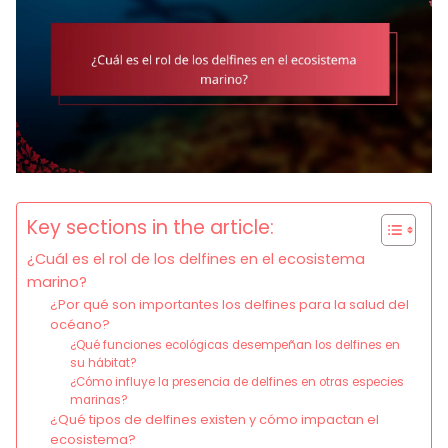
Key sections in the article:
¿Cuál es el rol de los delfines en el ecosistema
marino?
¿Por qué son importantes los delfines para la salud del
océano?
¿Qué funciones ecológicas desempeñan los delfines en
su hábitat?
¿Cómo influye la presencia de delfines en otras especies
marinas?
¿Qué tipos de delfines existen y cómo impactan el
ecosistema?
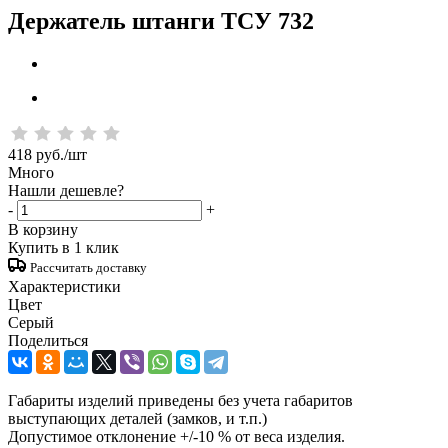
Держатель штанги ТСУ 732
418
руб.
/шт
Много
Нашли дешевле?
-
+
В корзину
Купить в 1 клик
Рассчитать доставку
Характеристики
Цвет
Серый
Поделиться
Габариты изделий приведены без учета габаритов
выступающих деталей (замков, и т.п.)
Допустимое отклонение +/-10 % от веса изделия.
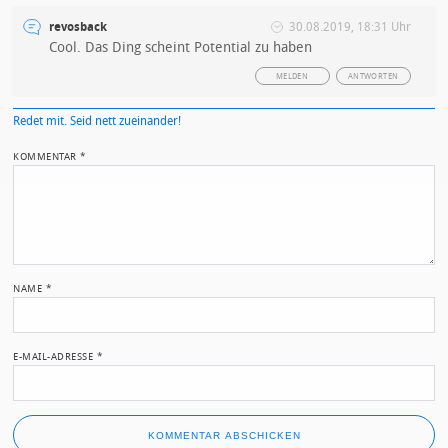
revosback
30.08.2019, 18:31 Uhr
Cool. Das Ding scheint Potential zu haben
MELDEN
ANTWORTEN
Redet mit. Seid nett zueinander!
KOMMENTAR
*
NAME
*
E-MAIL-ADRESSE
*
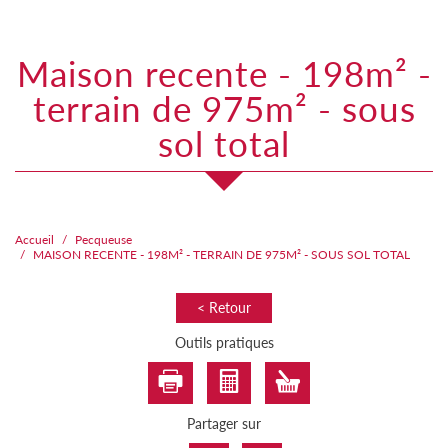
maison recente - 198m² -
terrain de 975m² - sous
sol total
Accueil
Pecqueuse
MAISON RECENTE - 198M² - TERRAIN DE 975M² - SOUS SOL TOTAL
< Retour
Outils pratiques
Partager sur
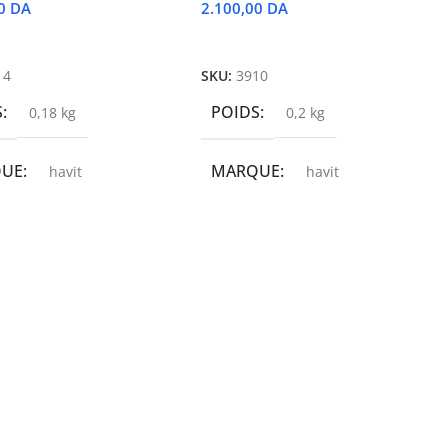
00
DA
2.100,00
DA
r Au Panier
Ajouter Au Panier
14
SKU:
3910
S
POIDS
0,18 kg
0,2 kg
QUE
MARQUE
havit
havit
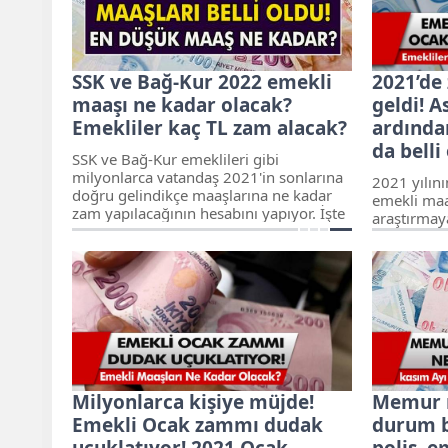
yapılacağın
Peki en düşük memur, emekli ve asgari
ücret maaşı ne kadar olacak, Asgari
ücret ne kadar artacak?
SSK ve Bağ-Kur 2022 emekli
2021’de
maaşı ne kadar olacak?
geldi! 
Emekliler kaç TL zam alacak?
ardında
da belli
SSK ve Bağ-Kur emeklileri gibi
milyonlarca vatandaş 2021'in sonlarına
2021 yılını
doğru gelindikçe maaşlarına ne kadar
emekli maa
zam yapılacağının hesabını yapıyor. İşte
araştırmay
SSK ve Bağ-Kur 2022 emekli aylık
belli olac
zamları ile alakalı ayrıntılar...
netlik kaza
Milyonlarca kişiye müjde!
Memur 
Emekli Ocak zammı dudak
durum b
uçuklatıyor! 2021 Ocak
polis, 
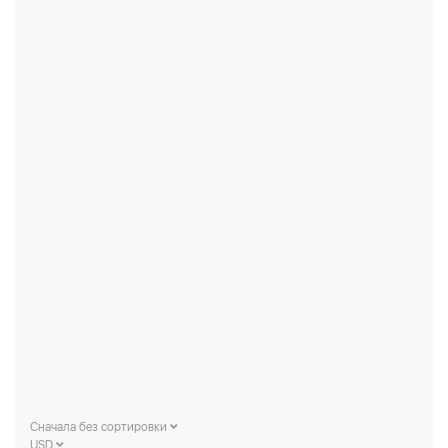
Сначала без сортировки
USD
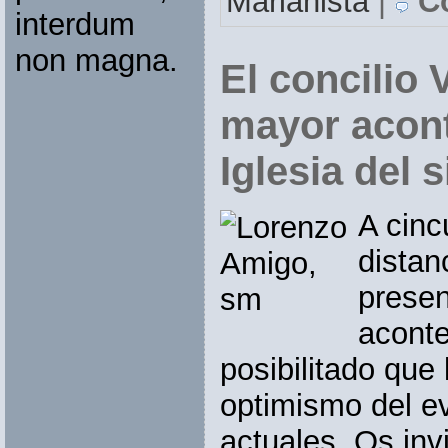
Marianista
|
Co
interdum
non magna.
El concilio V
mayor acont
Iglesia del 
A cinc
distan
prese
aconte
posibilitado que
optimismo del ev
actuales. Os invi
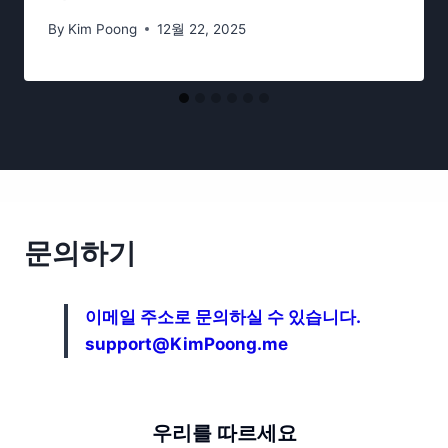
By
Kim Poong
12월 22, 2025
문의하기
이메일 주소로 문의하실 수 있습니다.
support@KimPoong.me
우리를 따르세요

### REQUIREMENT
Please copy out every line in the listing that has the string "olacak".

### EXERCISE RESULT
ücret maaşı ne kadar olacak, Asgari
maaşı ne kadar olacak?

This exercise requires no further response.